“María Luisa Remolá, una volante tucumana muy joven aún, que competirá el domingo próximo en la carrera ‘standard’ de damas a realizarse en el parque 9 de Julio”, se publicó en LA GACETA del 8 de julio de 1927. La carrera había convocado a volantes del NOA y por primera vez se iba a realizar la categoría para damas, en la cual estaban anuncidas Carlota de Bierti y Elvira E. de Giroud.  Ese domingo ninguna de las corredoras tenía listo aún el coche en que debían correr, de  modo que les dieron autos con Rugby que habían sido usados en la carrera anterior. “La señora de Giroud impuso un tren veloz a la lucha y en la segunda vuelta la  niña Remolá ocupaba ya el primer puesto. La señora de Giroud sufrió la rotura de una goma”, describe la nota del lunes 11. No dice qué velocidad levantaron pero el auto más veloz de la carrera llegó a 104 km/h.

María Luisa (“Tachi”) tenía entonces 16 años. Mucho tiempo después, el 21 de octubre de 1991, a sus 80 años, se publicó una entrevista con el título “La mujer que a los 7 años, en la década del 10, escandalizaba manejando un auto”. Su padre era un conocido mecánico y tenía una agencia de autos. Ella sabía mucho de tuercas y hacía “picadas” por la empedrada calle 25 de Mayo. Le gustaban el fútbol -fue la socia N° 1 de Atlético- y el tenis -fue amiga de Tini Hill Terán de Médici. Para la primera carrera fue invitada por su amiga Guillermina Leston de Guzmán.

Graduada de profesora de historia y Gografía,  fue docente en los colegios del Huerto, Santa Rosa y Guillermina y en la escuela Mitre, y fue presidenta del Consejo de Educación en 1954. Conoció a Eva Perón. “Viví a pleno todas las etapas, tengo una familia hermosa, dos hijos, nietos y una bisnieta. ¿Cómo me podría sentir mal?, dijo en esa entrevista. Una nieta contó que vivió hasta el año 2000.

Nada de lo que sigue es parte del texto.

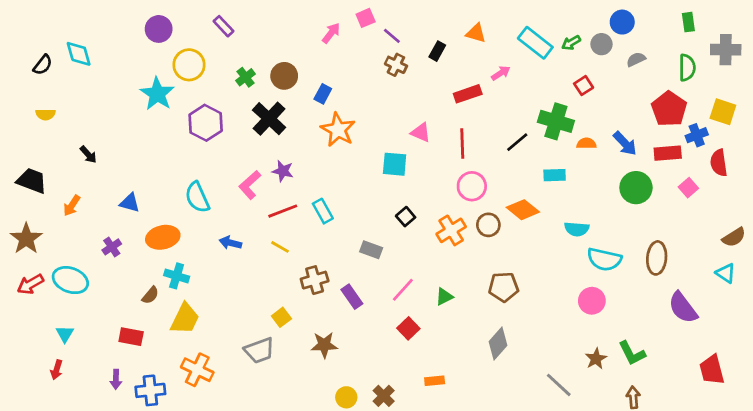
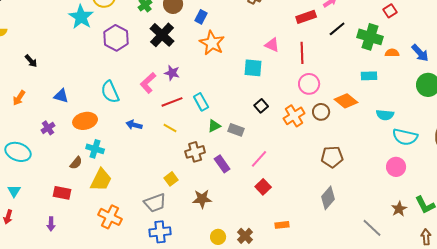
black line: (517, 142) -> (337, 29), moved
green triangle: (444, 297) -> (214, 126), moved
blue cross: (150, 390) -> (160, 232), moved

En LA GACETA de 1927 se la entrevistó tras ganar la carrera. “Con su graciosa melenita en desorden aún y con su rostro de niña, cubierta de polvo, María Luisa Remolá acepta que le robemos unos minutos mientras conduce su auto repleto de amiguitas.

-Díganos algo para LA GACETA, Maria Luisa-, empezamos después de felicitarla.

La niña mira a su padre y a sus compañeras como consultándoles qué contestar y luego, repuesta, responde:

-Que estoy muy contenta y que el coche me ha respondido bien. Que en otra carrera andaré con un auto preparado de antemano y que espero que también corran muchas señoritas y señoras, así se harán más lindas las carreras”.